Die Fußreflexzonenmassage ist in der ayurvedischen Massagepraxis als auch in der Thai-Massage und der chinesischen Tuina-Massage zu finden. Der Fuß ist einer der Körperteile, um den wir uns heutzutage weniger kümmern als alle anderen, dabei muß er uns ein Leben lang tragen. Früher wurde die Fußsohle durch das Barfußgehen ausgiebig massiert, durch das Tragen von Schuhen ist das gänzlich weggefallen.

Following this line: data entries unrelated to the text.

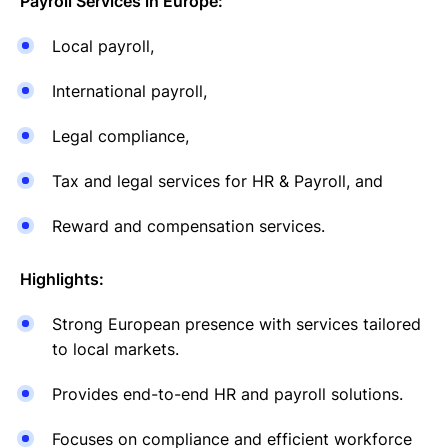
Payroll Services in Europe:
Local payroll,
International payroll,
Legal compliance,
Tax and legal services for HR & Payroll, and
Reward and compensation services.
Highlights:
Strong European presence with services tailored
to local markets.
Provides end-to-end HR and payroll solutions.
Focuses on compliance and efficient workforce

Drei Thesen sind bei der Reflexzonenmassage grundlegend:

  • Innere Krankheiten kann man am Fuß ertasten
  • Über die Haut können Organe beeinflusst werden
  • Vom Fuß aus können alle Organe und Körperteile beeinflusst werden. Von unten nach oben

Mittels Druck und Massage wird die Zone und das dem zugehörige Organ besser durchblutet und kann zur Heilung und Prävention von Krankheiten mindestens begleitend beitragen. Durch verschiedene Techniken kann man auch beeinflußen, ob ein Organ oder eine Region eher entspannt oder vitalisiert werden soll. Verhärtete Stellen am Fuß können sogar Hinweise für die Diagnostik geben.

Die Fußreflexzonenmassage kann eingesetzt werden bei z.B. Kopfschmerzen, Augenbeschwerden, Sinusitis, Zahnschmerzen, Brustschmerzen, Husten, Rückenschmerzen, Magenleiden, Darmerkrankungen, Blasenentzündungen, Gelenkbeschwerden, Unterleibsbeschwerden, Stress, Flatulenz, Wechseljahresbeschwerden, chronische Atemwegsleiden, Durchblutungsstörungen

Die Fußreflexzonentherapie gilt aufgrund seiner vielfältigen Möglichkeiten als ganzheitliche Therapie. Beweise allerdings für die reflexartigen Zusammenhänge zwischen Fußregionen und Organen gibt es nicht. Anatomisch gesehen gibt es keinen Grund für die Wirksamkeit dieser Methode, insofern steht die Reflexzonentherapie schulmedizinisch in der Kritik. Andererseits wird die Fußreflexzonenmassage nicht als Aberglaube abgetan, schließlich haben Ärzte weltweite gute Erfahrungen damit machen können. Man sollte sie nicht als Allheilmittel ansehen, sondern als hilfreiche Begleitung bei Therapien oder regelmäßige Präventionsmaßnahme.